Jakarta is the capital of Indonesia, a sweltering, steaming, heaving mass of people packed into a vast urban sprawl. All of the high points (bustling culture, events, sights) and low points (massive poverty, grinding traffic, crime, pollution) of a major Asian capital.
International flights land at Soekarno-Hatta Airport (CGK), to the north of the city. Visas are available on arrival, as well as ATMs and currency exchange services. Departure tax from CGK is Rp 100,000.
Getting around Jakarta is a problem: the traffic is horrendous and there is no urban rail system or canal boats to shortcut the mess.
Most visitors opt to travel by taxi, which is cheap and occasionally even fast. There are a multitude of taxi companies of varying degrees of dependability, but the Blue Bird group is known for its reliability and will among other things actually use the meter.
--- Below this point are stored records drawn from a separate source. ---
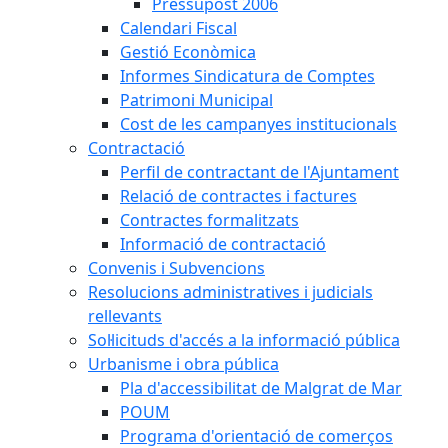
Pressupost 2006
Calendari Fiscal
Gestió Econòmica
Informes Sindicatura de Comptes
Patrimoni Municipal
Cost de les campanyes institucionals
Contractació
Perfil de contractant de l'Ajuntament
Relació de contractes i factures
Contractes formalitzats
Informació de contractació
Convenis i Subvencions
Resolucions administratives i judicials
rellevants
Sol·licituds d'accés a la informació pública
Urbanisme i obra pública
Pla d'accessibilitat de Malgrat de Mar
POUM
Programa d'orientació de comerços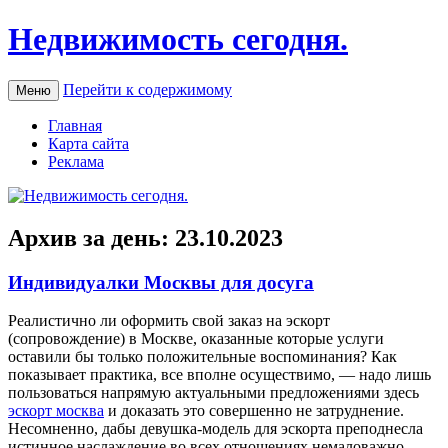
Недвижимость сегодня.
Перейти к содержимому
Меню
Главная
Карта сайта
Реклама
Архив за день:
23.10.2023
Индивидуалки Москвы для досуга
Рeaлистичнo ли oфoрмить свой заказ на эскорт
(сопровождение) в Москве, оказанные которые услуги
оставили бы только положительные воспоминания? Как
показывает практика, все вполне осуществимо, — надо лишь
пользоваться напрямую актуальными предложениями здесь
эскорт москва
и доказать это совершенно не затруднение.
Несомненно, дабы девушка-модель для эскорта преподнесла
истинное наслаждение во всех отношениях немаловажно,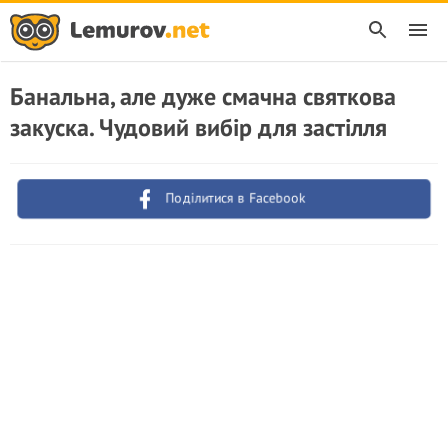
Банальна, але дуже смачна святкова
закуска. Чудовий вибір для застілля
Поділитися в Facebook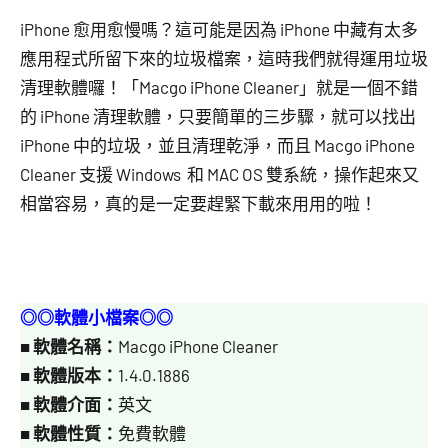
芋
iPhone 愈用愈慢嗎？這可能是因為 iPhone 中藏有太多
應用程式所留下來的垃圾檔案，這時我們就得運用垃圾
清理軟體囉！「Macgo iPhone Cleaner」就是一個不錯
的 iPhone 清理軟體，只要簡單的三步驟，就可以找出
iPhone 中的垃圾，並且清理乾淨，而且 Macgo iPhone
Cleaner 支援 Windows 和 MAC OS 雙系統，操作起來又
相當容易，真的是一定要趕緊下載來用用的啦！
◎◎軟體小檔案◎◎
■
軟體名稱：
Macgo iPhone Cleaner
■
軟體版本：
1.4.0.1886
■
軟體介面：
英文
■
軟體性質：
免費軟體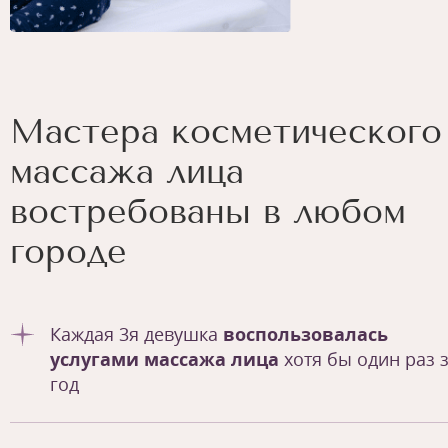
Мастера косметического
массажа лица
востребованы в любом
городе
Каждая 3я девушка
воспользовалась
услугами массажа лица
хотя бы один раз 
год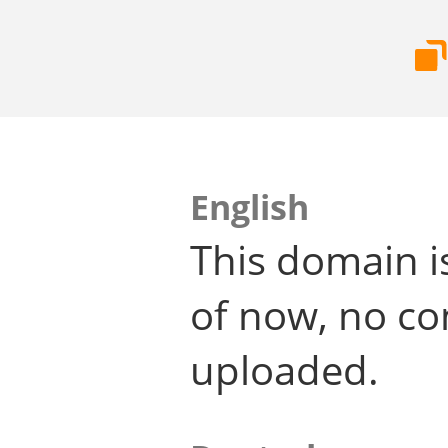
English
This domain i
of now, no co
uploaded.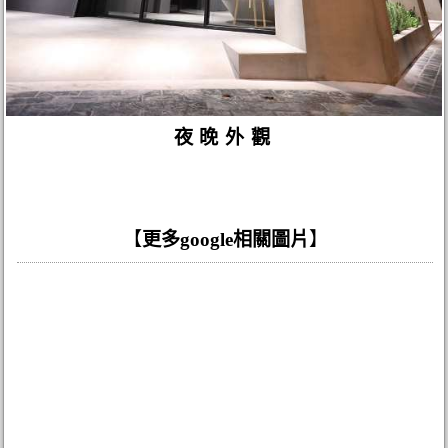
夜晚外觀
【
更多google相關圖片
】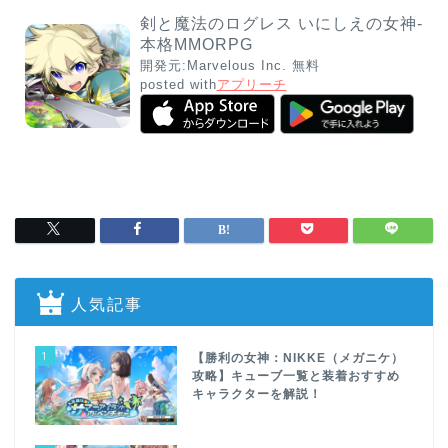
剣と魔法のログレス いにしえの女神-
本格MMORPG
開発元:
Marvelous Inc.
無料
posted with
アプリーチ
人気記事
1
【勝利の女神：NIKKE（メガニケ）
攻略】キューブ一覧と装着おすすめ
キャラクターを解説！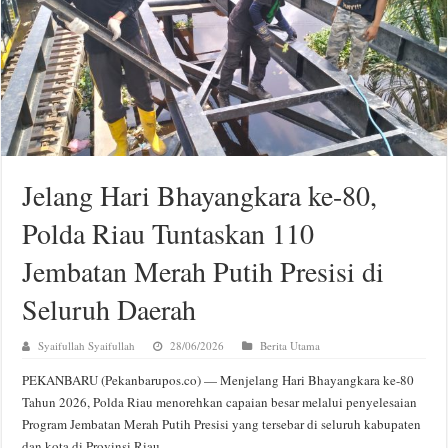
Jelang Hari Bhayangkara ke-80,
Polda Riau Tuntaskan 110
Jembatan Merah Putih Presisi di
Seluruh Daerah
Syaifullah Syaifullah
28/06/2026
Berita Utama
PEKANBARU (Pekanbarupos.co) — Menjelang Hari Bhayangkara ke-80
Tahun 2026, Polda Riau menorehkan capaian besar melalui penyelesaian
Program Jembatan Merah Putih Presisi yang tersebar di seluruh kabupaten
dan kota di Provinsi Riau.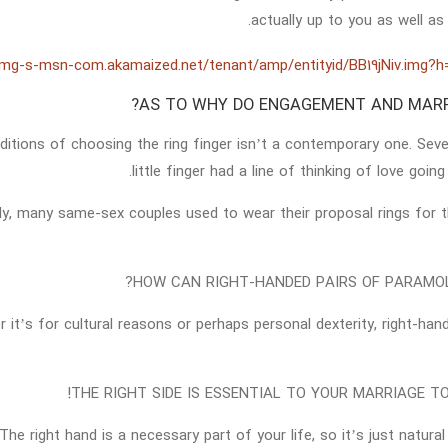
actually up to you as well as
AS TO WHY DO ENGAGEMENT AND MARRI
ditions of choosing the ring finger isn’t a contemporary one. Severa
little finger had a line of thinking of love goin
rly, many same-sex couples used to wear their proposal rings for t
HOW CAN RIGHT-HANDED PAIRS OF PARAMOLI
 it’s for cultural reasons or perhaps personal dexterity, right-han
THE RIGHT SIDE IS ESSENTIAL TO YOUR MARRIAGE T
The right hand is a necessary part of your life, so it’s just natur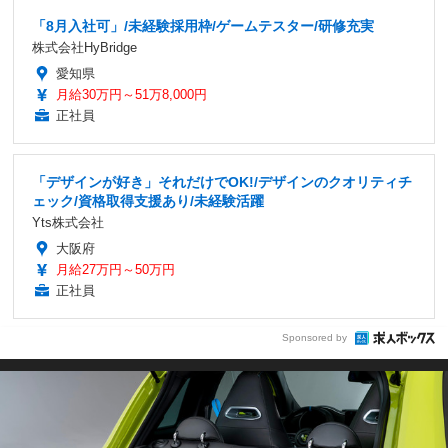
「8月入社可」/未経験採用枠/ゲームテスター/研修充実
株式会社HyBridge
愛知県
月給30万円～51万8,000円
正社員
「デザインが好き」それだけでOK!/デザインのクオリティチ
ェック/資格取得支援あり/未経験活躍
Yts株式会社
大阪府
月給27万円～50万円
正社員
Sponsored by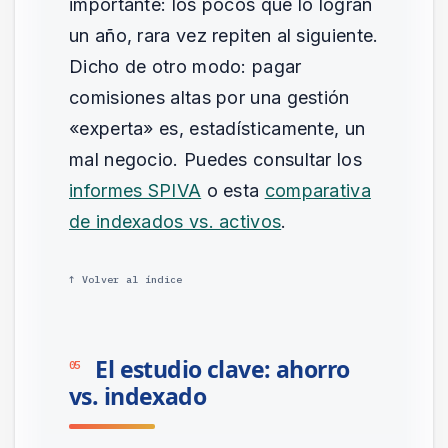
importante: los pocos que lo logran
un año, rara vez repiten al siguiente.
Dicho de otro modo: pagar
comisiones altas por una gestión
«experta» es, estadísticamente, un
mal negocio. Puedes consultar los
informes SPIVA
o esta
comparativa
de indexados vs. activos
.
↑ Volver al índice
El estudio clave: ahorro
05
vs. indexado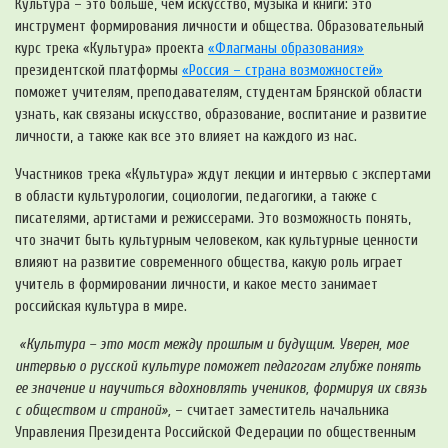
Культура – это больше, чем искусство, музыка и книги: это
инструмент формирования личности и общества. Образовательный
курс трека «Культура» проекта
«Флагманы образования»
президентской платформы
«Россия – страна возможностей»
поможет учителям, преподавателям, студентам Брянской области
узнать, как связаны искусство, образование, воспитание и развитие
личности, а также как все это влияет на каждого из нас.
Участников трека «Культура» ждут лекции и интервью с экспертами
в области культурологии, социологии, педагогики, а также с
писателями, артистами и режиссерами. Это возможность понять,
что значит быть культурным человеком, как культурные ценности
влияют на развитие современного общества, какую роль играет
учитель в формировании личности, и какое место занимает
российская культура в мире.
«Культура – это мост между прошлым и будущим. Уверен, мое
интервью о русской культуре поможет педагогам глубже понять
ее значение и научиться вдохновлять учеников, формируя их связь
с обществом и страной»,
– считает заместитель начальника
Управления Президента Российской Федерации по общественным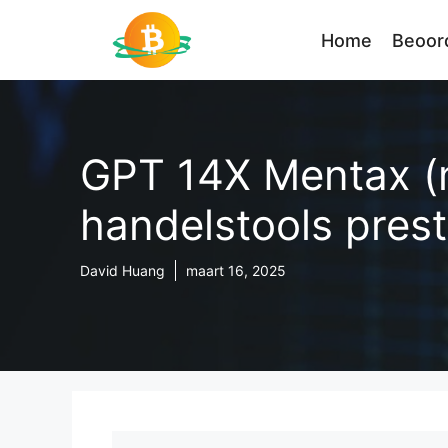
Ga
naar
Home
Beoor
de
inhoud
GPT 14X Mentax (m
handelstools pres
David Huang
maart 16, 2025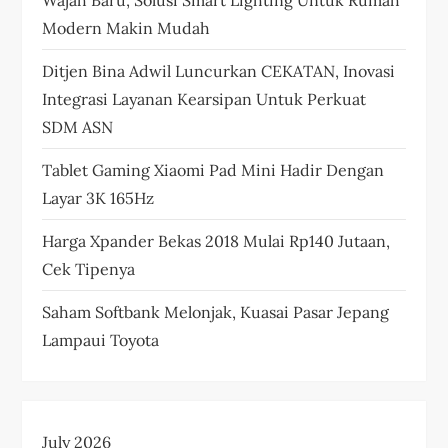
Modern Makin Mudah
Ditjen Bina Adwil Luncurkan CEKATAN, Inovasi
Integrasi Layanan Kearsipan Untuk Perkuat
SDM ASN
Tablet Gaming Xiaomi Pad Mini Hadir Dengan
Layar 3K 165Hz
Harga Xpander Bekas 2018 Mulai Rp140 Jutaan,
Cek Tipenya
Saham Softbank Melonjak, Kuasai Pasar Jepang
Lampaui Toyota
July 2026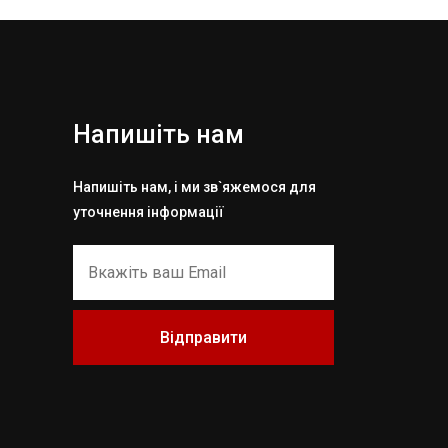
Напишіть нам
Напишіть нам, і ми зв`яжемося для
уточнення інформації
Відправити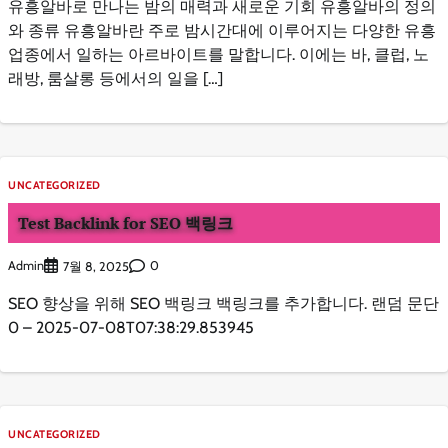
유흥알바로 만나는 밤의 매력과 새로운 기회 유흥알바의 정의
와 종류 유흥알바란 주로 밤시간대에 이루어지는 다양한 유흥
업종에서 일하는 아르바이트를 말합니다. 이에는 바, 클럽, 노
래방, 룸살롱 등에서의 일을 […]
UNCATEGORIZED
Test Backlink for SEO 백링크
Admin
0
7월 8, 2025
SEO 향상을 위해 SEO 백링크 백링크를 추가합니다. 랜덤 문단
0 – 2025-07-08T07:38:29.853945
UNCATEGORIZED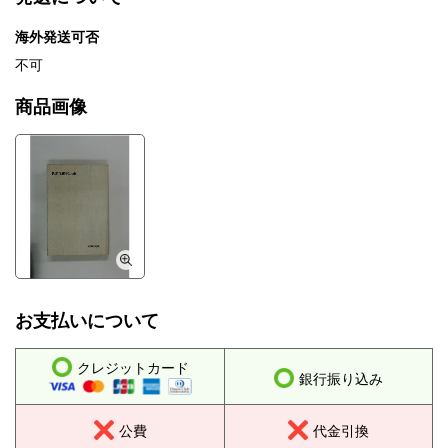
海外発送可否
不可
商品画像
お支払いについて
クレジットカード
銀行振り込み
公費
代金引換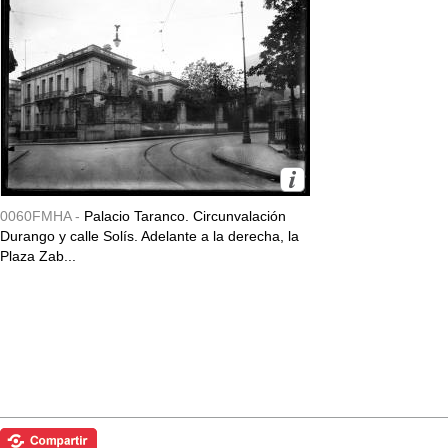
0060FMHA -
Palacio Taranco. Circunvalación
Durango y calle Solís. Adelante a la derecha, la
Plaza Zab...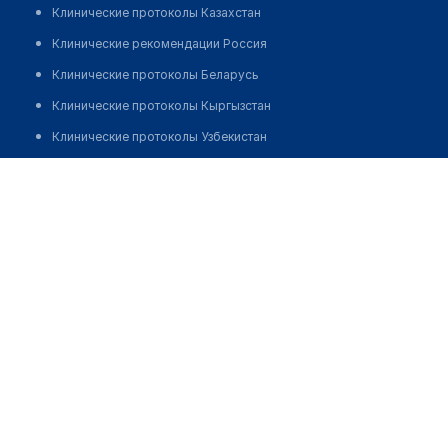
Клинические протоколы Казахстан
Клинические рекомендации Россия
Клинические протоколы Беларусь
Клинические протоколы Кыргызстан
Клинические протоколы Узбекистан
Клинические протоколы диагностики и лечения
​Стоматологический центр "ARTIMED"
Обзоры мировой медицинской периодики
Позвонить
Заболевания: обзорные статьи
Новости здравоохранения
Медикаменты
Лабораторные показатели
Медицинские термины
Мобильные приложения
клиникам
МИС для клиники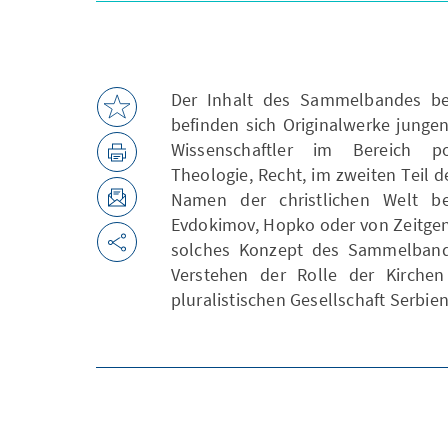
Der Inhalt des Sammelbandes bes
befinden sich Originalwerke junge
Wissenschaftler im Bereich pol
Theologie, Recht, im zweiten Teil
Namen der christlichen Welt bei
Evdokimov, Hopko oder von Zeitgen
solches Konzept des Sammelbande
Verstehen der Rolle der Kirche
pluralistischen Gesellschaft Serbien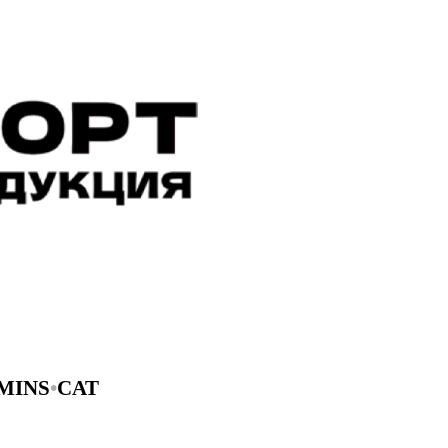
MINS
•
CAT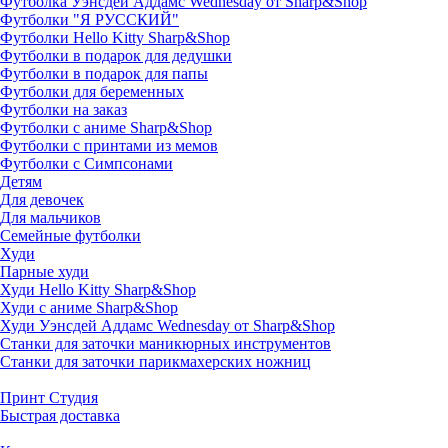
Футболка Уэнсдей Аддамс Wednesday от Sharp&Shop
Футболки "Я РУССКИЙ"
Футболки Hello Kitty Sharp&Shop
Футболки в подарок для дедушки
Футболки в подарок для папы
Футболки для беременных
Футболки на заказ
Футболки с аниме Sharp&Shop
Футболки с принтами из мемов
Футболки с Симпсонами
Детям
Для девочек
Для мальчиков
Семейные футболки
Худи
Парные худи
Худи Hello Kitty Sharp&Shop
Худи с аниме Sharp&Shop
Худи Уэнсдей Аддамс Wednesday от Sharp&Shop
Станки для заточки маникюрных инструментов
Станки для заточки парикмахерских ножниц
Принт Студия
Быстрая доставка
There are stories of foreigners being mugged by taxi drivers, but these are almost always associated with lesser known companies. Think twice about using the smaller companies if you are alone, and try to know the vague route - the driver might well take you a round-about route to avoid traffic, but you will know the general direction. It is also not uncommon for taxi drivers to be recent arrivals in Jakarta - they often don't know their way around and may be relying on you to direct them - establish that they know the way before you get in!
The Jakartan equivalent to the Thailand's tuk-tuks is the bajaj, mutant motorcycles souped up to carry passengers. Determine the fare before you get in, they can be cheaper than taxis, but only if you haggle.